---------- Data ----------
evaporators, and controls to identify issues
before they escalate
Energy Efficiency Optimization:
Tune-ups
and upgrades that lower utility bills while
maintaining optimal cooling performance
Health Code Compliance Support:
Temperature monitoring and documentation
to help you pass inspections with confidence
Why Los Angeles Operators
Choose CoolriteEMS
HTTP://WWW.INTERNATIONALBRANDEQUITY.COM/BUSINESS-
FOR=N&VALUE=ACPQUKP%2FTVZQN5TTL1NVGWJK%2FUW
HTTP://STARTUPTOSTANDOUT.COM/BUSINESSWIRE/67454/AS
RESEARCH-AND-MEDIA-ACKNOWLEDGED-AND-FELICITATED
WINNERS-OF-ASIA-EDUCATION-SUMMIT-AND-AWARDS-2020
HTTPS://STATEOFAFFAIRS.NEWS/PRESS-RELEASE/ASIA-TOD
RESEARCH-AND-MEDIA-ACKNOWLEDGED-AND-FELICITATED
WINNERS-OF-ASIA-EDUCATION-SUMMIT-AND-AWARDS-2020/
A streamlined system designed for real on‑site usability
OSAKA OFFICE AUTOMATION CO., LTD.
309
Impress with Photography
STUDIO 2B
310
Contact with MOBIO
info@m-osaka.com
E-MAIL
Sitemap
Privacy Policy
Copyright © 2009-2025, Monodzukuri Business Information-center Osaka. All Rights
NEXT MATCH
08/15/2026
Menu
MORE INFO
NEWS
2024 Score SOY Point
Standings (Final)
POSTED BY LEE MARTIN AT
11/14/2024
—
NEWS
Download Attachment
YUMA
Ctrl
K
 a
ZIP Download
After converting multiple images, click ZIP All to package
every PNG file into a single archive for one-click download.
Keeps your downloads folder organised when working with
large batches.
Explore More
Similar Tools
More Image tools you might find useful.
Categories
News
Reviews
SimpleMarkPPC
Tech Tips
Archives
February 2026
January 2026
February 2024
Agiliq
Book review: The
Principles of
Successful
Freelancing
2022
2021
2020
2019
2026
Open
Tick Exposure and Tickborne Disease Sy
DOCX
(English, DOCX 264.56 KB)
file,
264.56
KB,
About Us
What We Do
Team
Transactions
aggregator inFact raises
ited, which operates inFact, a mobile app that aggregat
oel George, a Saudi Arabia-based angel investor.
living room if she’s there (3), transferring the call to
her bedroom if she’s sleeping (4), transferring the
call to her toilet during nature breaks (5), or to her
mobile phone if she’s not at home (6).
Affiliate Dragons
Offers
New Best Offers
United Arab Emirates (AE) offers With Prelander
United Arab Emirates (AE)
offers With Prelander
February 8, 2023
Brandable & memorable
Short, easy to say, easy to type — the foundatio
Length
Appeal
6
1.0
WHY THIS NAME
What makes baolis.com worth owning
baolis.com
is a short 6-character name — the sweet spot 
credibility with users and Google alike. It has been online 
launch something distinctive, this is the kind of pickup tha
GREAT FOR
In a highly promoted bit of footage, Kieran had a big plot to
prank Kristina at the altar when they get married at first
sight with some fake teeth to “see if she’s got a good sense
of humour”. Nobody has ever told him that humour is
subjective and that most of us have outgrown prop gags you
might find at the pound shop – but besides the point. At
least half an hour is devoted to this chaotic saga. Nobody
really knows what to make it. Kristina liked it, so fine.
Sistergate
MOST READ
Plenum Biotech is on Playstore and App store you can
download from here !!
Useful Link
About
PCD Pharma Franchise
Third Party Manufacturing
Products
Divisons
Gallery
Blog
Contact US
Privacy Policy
----------
■ **What to work on**:
The response must hold only the lines above from the line with "OSAKA OFFICE AUTOMATION CO., LTD." through the line with "her bedroom if", each copied exactly, both ends kept.

■ **Solution**:
OSAKA OFFICE AUTOMATION CO., LTD.
309
Impress with Photography
STUDIO 2B
310
Contact with MOBIO
info@m-osaka.com
E-MAIL
Sitemap
Privacy Policy
Copyright © 2009-2025, Monodzukuri Business Information-center Osaka. All Rights
NEXT MATCH
08/15/2026
Menu
MORE INFO
NEWS
2024 Score SOY Point
Standings (Final)
POSTED BY LEE MARTIN AT
11/14/2024
—
NEWS
Download Attachment
YUMA
Ctrl
K
 a
ZIP Download
After converting multiple images, click ZIP All to package
every PNG file into a single archive for one-click download.
Keeps your downloads folder organised when working with
large batches.
Explore More
Similar Tools
More Image tools you might find useful.
Categories
News
Reviews
SimpleMarkPPC
Tech Tips
Archives
February 2026
January 2026
February 2024
Agiliq
Book review: The
Principles of
Successful
Freelancing
2022
2021
2020
2019
2026
Open
Tick Exposure and Tickborne Disease Sy
DOCX
(English, DOCX 264.56 KB)
file,
264.56
KB,
About Us
What We Do
Team
Transactions
aggregator inFact raises
ited, which operates inFact, a mobile app that aggregat
oel George, a Saudi Arabia-based angel investor.
living room if she’s there (3), transferring the call to
her bedroom if she’s sleeping (4), transferring the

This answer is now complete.